Planning food for your bettaautolinker.com autolinking image...

There are a lot of really good foods out for bettas now but there are some that while they are stated that they are made for bettas and some are very expensive do not seem to work well for them. They all seem to have about the same nutritional value with a few exceptions but some are not good choices for the reason that they just do not fit a bettas mouth or the way the mouth is made to work well.

If you look at most fish in the fish stores, and then watch a betta open their mouth, you will note that the betta has a hinge type of jaw that opens at the bottom of his head. Most fish are able to attack food head on and grab food front first but bettas need to come at it from different angles. They need it to be thicker and narrower to grab on to it well but not so long or thick that it will not go into the bucket shaped mouth that they have. Some of the pellet foods that are being put out with the word Betta in the title are actually too large for the betta to get into their mouth. Bettas are not only usually picky eaters but not very patient ones either. Let them try something a couple times and not have any luck with it and they will usually give up and not try it again. I have nearly gone bankrupt with a couple of my spoiled little darlings trying to find things that they would put in their mouths and if they put them in there did not spit right back out at me. Two things I have found that I have never seen a betta refuse...bloodworms and surprisingly the pea treats once they have tried them the first time. The bloodworms I will have to make an exception to, there is only one brand that I have seen them need help with that is the loveliest brand of all. I love the looks and nutritional value of the OmegaOne freeze dried foods, but they are about 3 times the size of the Hikari freeze dried bloodworms. So when I got the OmegaOne brand I thought I was doing the bettas a big favor as they are a premium brand but they could not swallow them they were so big. I had to cut them up and then they would not try them. So I boxed them up and sent them to a friend in Florida whose bigger fish loved them. My guys love the Hikari brand and the other smaller types. They also love the smaller pellets like the Atison's brand made by Ocean Nutrition, Hikari Betta bio-gold and pellets of that size. I will say that if you purchase a betta that you think is less than 6 months old the preferred food for a fish that age is Atison's Betta Pro formula pellets as this food does contain a formula that will sustain and maintain the health and growth of younger fish from the fry stage to the age of 6 months after that they can start with any of the other betta formulas they will eat.

The important thing to remember is that the betta is absolutely the piggiest fish there is. They have no selfdiscipline and to put enough food in for them to consume in two minutes is an invitation to disaster. They will have themselves eaten to a point of illness in a matter of days. Swimbladder disorder or constipation or worse can happen and cause them to die. They need to be handfed and each and every mouthful needs to be seen to be chewed up and when the chewing stops then they can have another mouthful until they have had an amount equal or less than what it would take to fill their eye size. That is the size of the fish's stomach and you should not overfill that stomach. Adult fish can be fed one time a day and fry and young fish can be fed 2 to 3 very small meals a day but not more often. I do not go along with the idea of fasting a fish one day a week if you give them one meal a day. They need the contact with their human like they need food. Talk to them while you feed them and it helps to develop their personality and make them a better pet.

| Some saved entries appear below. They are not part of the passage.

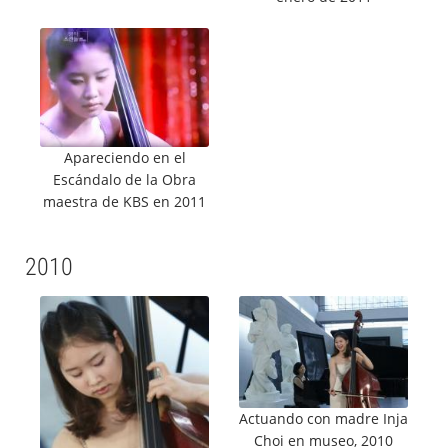
Apareciendo en el
Escándalo de la Obra
maestra de KBS en 2011
2010
Actuando con madre Inja
Choi en museo, 2010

My views on talking to bettas are a little controversial. I believe that you pay attention to them and they will become a pet in the real sense of the word. I put my hand on the front of the tank and talk to my fish several times a day and he gives me the Betta dance and responds and puts on a show for me. If I put my hand on the tank and call his name he comes to the front of the tank and it is not solely for food. Sometimes he gets food and sometimes not. He will stay and listen to me as long as I am there talking and act very cute and happy. This does not happen with the other fish. I really believe that bettas in some way do not know that they are fish. They live the first few months of their lives in a solitary place and pretty much unless they are put in a community setting or have a few tankmates do not learn how to get along with other fish at a young age so they do not have good manners where other fish are concerned but they do love their humans and I believe identify with them. Humans have been the ones that have provided for them and been the only ones who have had contact with them and I think they see us as their parents.

As with any pet and bettas are pets, the more time you spend with them the better they get. I really believe that if you want to have a pet it is worthy of your care and attention.
Betta owners as a group tend to spoil their pets and want to give them great homes. I have seen more spent on betta things than necessary. They really just require a tank and a heater, and a filter (cycled) and conditioned water. They love real plants or silk ones. Plastic plants are usually not recommended as they tend to have sharp edges.

One thing about things going into betta tanks and this includes everything in their tank you need to check for safety in a few ways.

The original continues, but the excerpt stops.